======== Records to process

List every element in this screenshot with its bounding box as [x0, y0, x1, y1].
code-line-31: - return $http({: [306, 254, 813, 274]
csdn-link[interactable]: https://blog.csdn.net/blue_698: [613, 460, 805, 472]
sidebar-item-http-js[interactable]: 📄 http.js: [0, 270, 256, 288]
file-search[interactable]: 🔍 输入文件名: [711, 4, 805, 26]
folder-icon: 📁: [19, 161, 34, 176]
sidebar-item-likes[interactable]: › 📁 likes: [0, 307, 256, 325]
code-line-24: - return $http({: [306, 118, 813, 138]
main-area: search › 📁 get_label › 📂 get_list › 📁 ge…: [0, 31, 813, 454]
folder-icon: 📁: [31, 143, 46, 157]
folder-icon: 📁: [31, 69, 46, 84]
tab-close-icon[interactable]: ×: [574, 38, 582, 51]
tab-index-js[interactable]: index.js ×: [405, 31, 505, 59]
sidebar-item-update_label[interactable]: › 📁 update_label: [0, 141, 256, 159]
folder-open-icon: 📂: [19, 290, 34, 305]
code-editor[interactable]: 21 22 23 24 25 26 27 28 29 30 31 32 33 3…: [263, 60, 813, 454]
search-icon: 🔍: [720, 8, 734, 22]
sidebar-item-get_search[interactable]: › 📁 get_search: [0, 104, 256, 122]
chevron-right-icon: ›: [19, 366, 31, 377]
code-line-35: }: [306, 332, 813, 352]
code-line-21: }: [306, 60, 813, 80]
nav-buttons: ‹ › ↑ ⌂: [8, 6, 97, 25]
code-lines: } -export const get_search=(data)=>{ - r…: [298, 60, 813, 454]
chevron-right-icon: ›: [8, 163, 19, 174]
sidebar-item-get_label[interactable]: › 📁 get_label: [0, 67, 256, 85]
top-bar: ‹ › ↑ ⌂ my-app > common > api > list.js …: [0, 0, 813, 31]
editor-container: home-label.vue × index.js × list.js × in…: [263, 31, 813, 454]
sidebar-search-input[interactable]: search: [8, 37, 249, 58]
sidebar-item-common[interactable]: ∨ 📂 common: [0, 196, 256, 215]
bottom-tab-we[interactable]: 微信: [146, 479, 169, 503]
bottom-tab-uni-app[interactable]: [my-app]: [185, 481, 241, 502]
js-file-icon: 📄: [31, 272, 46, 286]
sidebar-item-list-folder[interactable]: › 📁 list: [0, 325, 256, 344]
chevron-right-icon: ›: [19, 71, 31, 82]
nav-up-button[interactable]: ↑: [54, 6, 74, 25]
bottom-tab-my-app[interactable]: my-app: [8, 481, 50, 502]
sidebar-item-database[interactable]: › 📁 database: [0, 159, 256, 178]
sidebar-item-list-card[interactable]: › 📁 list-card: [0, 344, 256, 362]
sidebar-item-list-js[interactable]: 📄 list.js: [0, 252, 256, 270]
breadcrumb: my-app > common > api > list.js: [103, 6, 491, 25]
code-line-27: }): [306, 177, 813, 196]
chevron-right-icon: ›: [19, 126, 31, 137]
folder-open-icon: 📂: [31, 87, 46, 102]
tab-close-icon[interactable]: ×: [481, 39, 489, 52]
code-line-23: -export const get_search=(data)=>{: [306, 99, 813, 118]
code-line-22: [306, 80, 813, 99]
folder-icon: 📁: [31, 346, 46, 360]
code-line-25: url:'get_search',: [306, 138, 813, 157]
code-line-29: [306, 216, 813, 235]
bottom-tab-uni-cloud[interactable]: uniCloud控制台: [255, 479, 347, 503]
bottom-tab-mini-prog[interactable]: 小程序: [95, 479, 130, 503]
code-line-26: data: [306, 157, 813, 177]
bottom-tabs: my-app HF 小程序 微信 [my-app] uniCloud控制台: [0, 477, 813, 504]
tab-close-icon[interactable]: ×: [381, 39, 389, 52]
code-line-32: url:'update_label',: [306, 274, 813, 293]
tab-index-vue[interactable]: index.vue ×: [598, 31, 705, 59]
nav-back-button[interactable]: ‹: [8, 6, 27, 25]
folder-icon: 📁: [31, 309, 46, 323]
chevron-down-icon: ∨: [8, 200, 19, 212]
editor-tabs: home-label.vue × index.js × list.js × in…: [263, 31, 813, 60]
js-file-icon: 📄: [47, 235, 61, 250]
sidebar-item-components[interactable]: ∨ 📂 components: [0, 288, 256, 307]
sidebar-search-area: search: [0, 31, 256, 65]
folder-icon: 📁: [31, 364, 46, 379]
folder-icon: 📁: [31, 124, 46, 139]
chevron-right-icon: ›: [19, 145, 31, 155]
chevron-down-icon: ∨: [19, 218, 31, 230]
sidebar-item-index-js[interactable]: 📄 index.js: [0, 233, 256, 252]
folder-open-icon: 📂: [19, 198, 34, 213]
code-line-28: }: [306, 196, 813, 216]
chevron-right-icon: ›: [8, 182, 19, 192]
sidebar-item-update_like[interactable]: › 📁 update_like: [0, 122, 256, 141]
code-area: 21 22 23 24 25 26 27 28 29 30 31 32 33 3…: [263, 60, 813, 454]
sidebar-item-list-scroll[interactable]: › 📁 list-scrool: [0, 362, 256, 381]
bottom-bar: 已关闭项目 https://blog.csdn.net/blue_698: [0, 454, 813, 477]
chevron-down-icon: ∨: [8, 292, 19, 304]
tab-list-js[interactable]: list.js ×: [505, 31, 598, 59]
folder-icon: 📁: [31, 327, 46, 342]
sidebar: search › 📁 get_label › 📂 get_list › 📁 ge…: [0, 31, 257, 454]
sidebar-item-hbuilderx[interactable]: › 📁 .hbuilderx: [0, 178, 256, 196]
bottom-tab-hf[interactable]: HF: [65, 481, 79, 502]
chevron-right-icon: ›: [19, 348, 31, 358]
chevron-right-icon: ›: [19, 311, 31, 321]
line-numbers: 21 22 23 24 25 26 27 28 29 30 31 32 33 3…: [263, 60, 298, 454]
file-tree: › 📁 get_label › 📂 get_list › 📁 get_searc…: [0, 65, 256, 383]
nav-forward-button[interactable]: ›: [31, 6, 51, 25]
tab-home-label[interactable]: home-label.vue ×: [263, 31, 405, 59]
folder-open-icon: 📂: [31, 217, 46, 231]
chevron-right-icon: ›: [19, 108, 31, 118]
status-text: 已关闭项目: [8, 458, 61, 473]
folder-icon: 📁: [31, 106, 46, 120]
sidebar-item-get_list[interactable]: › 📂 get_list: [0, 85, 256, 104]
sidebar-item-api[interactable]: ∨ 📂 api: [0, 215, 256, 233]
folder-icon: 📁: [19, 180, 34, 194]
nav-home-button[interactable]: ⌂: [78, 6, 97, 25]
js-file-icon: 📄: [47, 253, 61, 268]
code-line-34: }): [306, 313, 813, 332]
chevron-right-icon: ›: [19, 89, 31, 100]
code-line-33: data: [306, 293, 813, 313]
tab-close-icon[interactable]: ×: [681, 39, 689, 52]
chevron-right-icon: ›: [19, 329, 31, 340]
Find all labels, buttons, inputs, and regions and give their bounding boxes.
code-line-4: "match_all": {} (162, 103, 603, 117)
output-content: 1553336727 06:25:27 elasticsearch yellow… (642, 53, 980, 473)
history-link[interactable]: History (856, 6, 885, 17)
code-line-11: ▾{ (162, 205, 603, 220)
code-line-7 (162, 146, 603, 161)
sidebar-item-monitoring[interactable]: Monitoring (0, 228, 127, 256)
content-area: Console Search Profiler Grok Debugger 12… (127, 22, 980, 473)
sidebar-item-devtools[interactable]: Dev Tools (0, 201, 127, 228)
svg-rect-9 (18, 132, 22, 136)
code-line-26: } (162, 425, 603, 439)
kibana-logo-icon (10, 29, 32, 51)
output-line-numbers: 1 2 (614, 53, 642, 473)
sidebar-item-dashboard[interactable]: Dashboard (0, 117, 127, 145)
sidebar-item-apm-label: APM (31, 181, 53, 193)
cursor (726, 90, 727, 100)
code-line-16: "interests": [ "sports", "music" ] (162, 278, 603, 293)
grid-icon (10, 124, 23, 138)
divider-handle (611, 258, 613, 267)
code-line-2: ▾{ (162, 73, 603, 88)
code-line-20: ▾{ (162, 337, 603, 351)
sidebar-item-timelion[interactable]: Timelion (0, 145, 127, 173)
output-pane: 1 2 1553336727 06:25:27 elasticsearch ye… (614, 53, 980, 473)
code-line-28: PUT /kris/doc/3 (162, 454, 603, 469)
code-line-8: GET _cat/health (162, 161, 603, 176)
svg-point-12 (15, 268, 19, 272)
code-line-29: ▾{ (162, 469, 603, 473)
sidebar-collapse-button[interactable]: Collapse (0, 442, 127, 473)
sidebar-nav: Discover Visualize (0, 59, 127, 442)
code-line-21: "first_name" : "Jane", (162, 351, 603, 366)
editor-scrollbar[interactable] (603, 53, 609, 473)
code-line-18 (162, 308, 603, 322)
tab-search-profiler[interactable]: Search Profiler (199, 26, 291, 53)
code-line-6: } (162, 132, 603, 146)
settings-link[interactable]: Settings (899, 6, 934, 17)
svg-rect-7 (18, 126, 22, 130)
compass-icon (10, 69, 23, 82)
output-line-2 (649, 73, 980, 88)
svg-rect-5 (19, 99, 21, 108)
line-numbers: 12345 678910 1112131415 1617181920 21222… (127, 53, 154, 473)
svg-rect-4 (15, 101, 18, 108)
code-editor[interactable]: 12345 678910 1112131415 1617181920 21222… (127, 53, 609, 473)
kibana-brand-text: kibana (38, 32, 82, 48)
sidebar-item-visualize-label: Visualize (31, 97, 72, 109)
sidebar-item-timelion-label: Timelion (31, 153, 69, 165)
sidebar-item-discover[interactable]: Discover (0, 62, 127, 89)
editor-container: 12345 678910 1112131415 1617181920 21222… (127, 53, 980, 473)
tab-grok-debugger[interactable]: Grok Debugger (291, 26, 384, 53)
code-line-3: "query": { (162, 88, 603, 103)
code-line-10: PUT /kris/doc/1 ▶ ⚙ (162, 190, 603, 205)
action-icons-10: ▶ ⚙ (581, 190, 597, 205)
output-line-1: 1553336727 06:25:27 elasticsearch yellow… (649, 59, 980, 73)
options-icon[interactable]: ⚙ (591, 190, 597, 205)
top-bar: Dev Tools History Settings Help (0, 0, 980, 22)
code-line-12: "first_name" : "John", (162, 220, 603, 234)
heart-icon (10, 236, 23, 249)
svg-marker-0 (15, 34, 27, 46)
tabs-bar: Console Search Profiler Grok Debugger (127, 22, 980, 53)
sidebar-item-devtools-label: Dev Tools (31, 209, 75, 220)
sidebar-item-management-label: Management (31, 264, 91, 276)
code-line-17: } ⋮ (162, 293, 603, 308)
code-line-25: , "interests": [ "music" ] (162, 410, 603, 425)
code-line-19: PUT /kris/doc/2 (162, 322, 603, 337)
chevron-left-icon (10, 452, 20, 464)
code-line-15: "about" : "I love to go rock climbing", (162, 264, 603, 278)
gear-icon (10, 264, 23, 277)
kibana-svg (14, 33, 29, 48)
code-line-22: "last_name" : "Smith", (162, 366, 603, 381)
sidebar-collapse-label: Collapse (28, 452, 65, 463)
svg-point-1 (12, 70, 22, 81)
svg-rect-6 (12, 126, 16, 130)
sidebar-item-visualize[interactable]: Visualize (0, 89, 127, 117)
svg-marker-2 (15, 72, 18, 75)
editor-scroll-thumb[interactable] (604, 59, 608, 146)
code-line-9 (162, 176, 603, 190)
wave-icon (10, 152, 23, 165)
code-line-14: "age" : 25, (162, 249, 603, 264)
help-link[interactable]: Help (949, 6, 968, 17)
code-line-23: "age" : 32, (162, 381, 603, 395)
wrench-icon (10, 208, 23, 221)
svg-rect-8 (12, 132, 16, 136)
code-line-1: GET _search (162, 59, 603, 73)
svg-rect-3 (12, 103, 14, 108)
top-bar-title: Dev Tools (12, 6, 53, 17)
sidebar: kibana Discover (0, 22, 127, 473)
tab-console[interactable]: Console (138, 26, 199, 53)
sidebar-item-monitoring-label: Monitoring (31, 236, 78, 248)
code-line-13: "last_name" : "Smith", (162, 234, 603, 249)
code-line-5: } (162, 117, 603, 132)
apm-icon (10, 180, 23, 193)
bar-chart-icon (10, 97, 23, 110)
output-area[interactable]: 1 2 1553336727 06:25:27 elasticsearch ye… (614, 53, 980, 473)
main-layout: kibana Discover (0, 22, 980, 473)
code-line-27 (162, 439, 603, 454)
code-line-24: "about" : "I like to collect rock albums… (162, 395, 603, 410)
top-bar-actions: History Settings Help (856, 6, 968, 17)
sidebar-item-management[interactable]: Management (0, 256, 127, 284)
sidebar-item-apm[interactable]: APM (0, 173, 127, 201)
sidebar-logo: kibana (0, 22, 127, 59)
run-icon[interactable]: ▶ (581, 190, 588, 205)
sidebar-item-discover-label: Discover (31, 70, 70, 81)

================

### What the exercise asks
In the entries above, identify each line that includes the string "monitoring", then copy it.

### Expected output
sidebar-item-monitoring[interactable]: Monitoring (0, 228, 127, 256)
sidebar-item-monitoring-label: Monitoring (31, 236, 78, 248)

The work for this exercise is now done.